**Data for processing**:
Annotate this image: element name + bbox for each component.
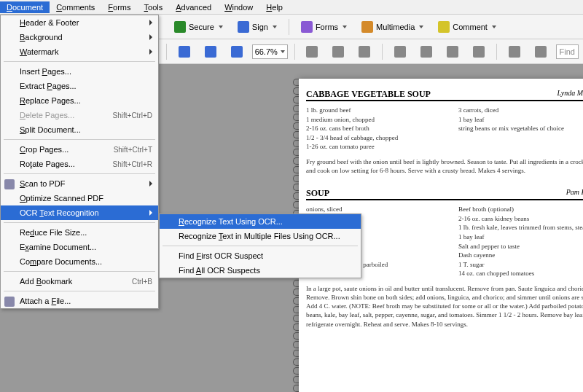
comment-button[interactable]: Comment xyxy=(433,18,501,36)
form-icon xyxy=(301,21,313,33)
chevron-down-icon xyxy=(343,26,347,28)
forms-button[interactable]: Forms xyxy=(296,18,352,36)
menu-item-background[interactable]: Background xyxy=(1,30,158,44)
menu-shortcut: Ctrl+B xyxy=(132,278,152,286)
menu-item-label: Attach a File... xyxy=(20,297,71,305)
menu-item-label: Add Bookmark xyxy=(20,277,72,286)
menu-item-label: Recognize Text Using OCR... xyxy=(179,217,283,226)
find-input[interactable]: Find xyxy=(556,44,579,59)
menu-item-label: Crop Pages... xyxy=(20,145,69,154)
menu-item-label: Watermark xyxy=(20,47,58,56)
menu-separator xyxy=(4,173,155,174)
menu-item-icon xyxy=(4,297,15,307)
menu-item-replace-pages[interactable]: Replace Pages... xyxy=(1,93,158,108)
read-mode[interactable] xyxy=(530,43,552,60)
zoom-out[interactable] xyxy=(200,43,222,60)
instructions: Fry ground beef with the onion until bee… xyxy=(306,157,583,175)
submenu-arrow-icon xyxy=(149,49,152,55)
recipe-author: Lynda McCra xyxy=(557,89,583,100)
submenu-arrow-icon xyxy=(149,20,152,26)
menu-item-rotate-pages[interactable]: Rotate Pages...Shift+Ctrl+R xyxy=(1,157,158,171)
ingredients: 1 lb. ground beef1 medium onion, chopped… xyxy=(306,106,583,152)
menubar-item-comments[interactable]: Comments xyxy=(50,1,101,13)
menu-item-attach-a-file[interactable]: Attach a File... xyxy=(1,294,158,308)
shield-icon xyxy=(174,21,186,33)
menu-item-label: Delete Pages... xyxy=(20,111,74,119)
menu-item-find-first-ocr-suspect[interactable]: Find First OCR Suspect xyxy=(160,248,361,263)
menu-item-split-document[interactable]: Split Document... xyxy=(1,122,158,137)
menu-item-label: Find First OCR Suspect xyxy=(179,251,263,260)
menu-item-reduce-file-size[interactable]: Reduce File Size... xyxy=(1,225,158,240)
two-up[interactable] xyxy=(442,43,463,60)
menu-item-label: Optimize Scanned PDF xyxy=(20,194,103,203)
fit-width[interactable] xyxy=(327,43,349,60)
menu-item-label: Compare Documents... xyxy=(20,257,102,266)
menu-item-label: Rotate Pages... xyxy=(20,160,75,168)
secure-button[interactable]: Secure xyxy=(169,18,228,36)
zoom-in[interactable] xyxy=(226,43,248,60)
menu-item-extract-pages[interactable]: Extract Pages... xyxy=(1,79,158,93)
menu-item-compare-documents[interactable]: Compare Documents... xyxy=(1,254,158,269)
chevron-down-icon xyxy=(281,50,285,53)
full-screen[interactable] xyxy=(504,43,525,60)
menu-shortcut: Shift+Ctrl+R xyxy=(113,160,152,168)
ocr-submenu: Recognize Text Using OCR...Recognize Tex… xyxy=(159,213,361,278)
pen-icon xyxy=(238,21,249,33)
menubar: DocumentCommentsFormsToolsAdvancedWindow… xyxy=(0,0,583,15)
zoom-out-icon xyxy=(205,46,216,58)
menu-item-add-bookmark[interactable]: Add BookmarkCtrl+B xyxy=(1,274,158,289)
menu-item-ocr-text-recognition[interactable]: OCR Text Recognition xyxy=(1,205,158,220)
menu-item-label: Reduce File Size... xyxy=(20,228,87,237)
comment-icon xyxy=(438,21,450,33)
menubar-item-help[interactable]: Help xyxy=(259,1,289,13)
menu-shortcut: Shift+Ctrl+T xyxy=(114,146,152,154)
menu-item-icon xyxy=(4,179,15,189)
multimedia-button[interactable]: Multimedia xyxy=(356,18,429,36)
submenu-arrow-icon xyxy=(149,34,152,40)
zoom-level[interactable]: 66.7% xyxy=(252,44,288,59)
fit-page[interactable] xyxy=(353,43,375,60)
menu-item-label: Header & Footer xyxy=(20,18,79,27)
menu-item-find-all-ocr-suspects[interactable]: Find All OCR Suspects xyxy=(160,263,361,278)
fit-width-icon xyxy=(332,46,344,58)
menu-item-watermark[interactable]: Watermark xyxy=(1,44,158,59)
menu-item-label: Recognize Text in Multiple Files Using O… xyxy=(179,232,340,240)
menu-item-scan-to-pdf[interactable]: Scan to PDF xyxy=(1,176,158,191)
menu-item-crop-pages[interactable]: Crop Pages...Shift+Ctrl+T xyxy=(1,142,158,157)
zoom-in-icon xyxy=(231,46,243,58)
single-page[interactable] xyxy=(389,43,411,60)
menu-item-label: Replace Pages... xyxy=(20,96,81,105)
continuous[interactable] xyxy=(415,43,437,60)
fit-page-icon xyxy=(359,46,370,58)
menu-item-label: Background xyxy=(20,33,63,42)
zoom-actual[interactable] xyxy=(301,43,323,60)
menu-item-label: Extract Pages... xyxy=(20,82,77,90)
two-up-continuous[interactable] xyxy=(468,43,490,60)
two-up-icon xyxy=(447,46,458,58)
sign-button[interactable]: Sign xyxy=(232,18,282,36)
menu-item-label: Insert Pages... xyxy=(20,67,71,76)
menu-item-header-footer[interactable]: Header & Footer xyxy=(1,15,158,30)
menu-item-optimize-scanned-pdf[interactable]: Optimize Scanned PDF xyxy=(1,191,158,205)
menu-item-examine-document[interactable]: Examine Document... xyxy=(1,240,158,254)
menubar-item-document[interactable]: Document xyxy=(0,1,50,13)
menu-item-recognize-text-in-multiple-files-using-ocr[interactable]: Recognize Text in Multiple Files Using O… xyxy=(160,229,361,243)
menubar-item-advanced[interactable]: Advanced xyxy=(169,1,218,13)
menubar-item-forms[interactable]: Forms xyxy=(101,1,137,13)
menu-item-delete-pages: Delete Pages...Shift+Ctrl+D xyxy=(1,108,158,122)
menu-item-label: Split Document... xyxy=(20,125,81,134)
menubar-item-window[interactable]: Window xyxy=(218,1,259,13)
two-up-cont-icon xyxy=(473,46,485,58)
menubar-item-tools[interactable]: Tools xyxy=(138,1,170,13)
recipe-author: Pam Perez xyxy=(566,188,583,199)
menu-item-label: Find All OCR Suspects xyxy=(179,266,260,275)
menu-shortcut: Shift+Ctrl+D xyxy=(113,111,152,119)
zoom-marquee[interactable] xyxy=(173,43,195,60)
menu-item-insert-pages[interactable]: Insert Pages... xyxy=(1,64,158,79)
document-menu-dropdown: Header & FooterBackgroundWatermarkInsert… xyxy=(0,15,159,309)
menu-separator xyxy=(4,139,155,140)
book-icon xyxy=(535,46,547,58)
menu-item-recognize-text-using-ocr[interactable]: Recognize Text Using OCR... xyxy=(160,214,361,229)
recipe: CABBAGE VEGETABLE SOUPLynda McCra1 lb. g… xyxy=(299,79,583,178)
submenu-arrow-icon xyxy=(149,181,152,187)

**Task statement**: Take every line from the records that holds "recipe" and copy it down.

**Answer space**:
recipe-author: Lynda McCra xyxy=(557,89,583,100)
recipe-author: Pam Perez xyxy=(566,188,583,199)
recipe: CABBAGE VEGETABLE SOUPLynda McCra1 lb. g… xyxy=(299,79,583,178)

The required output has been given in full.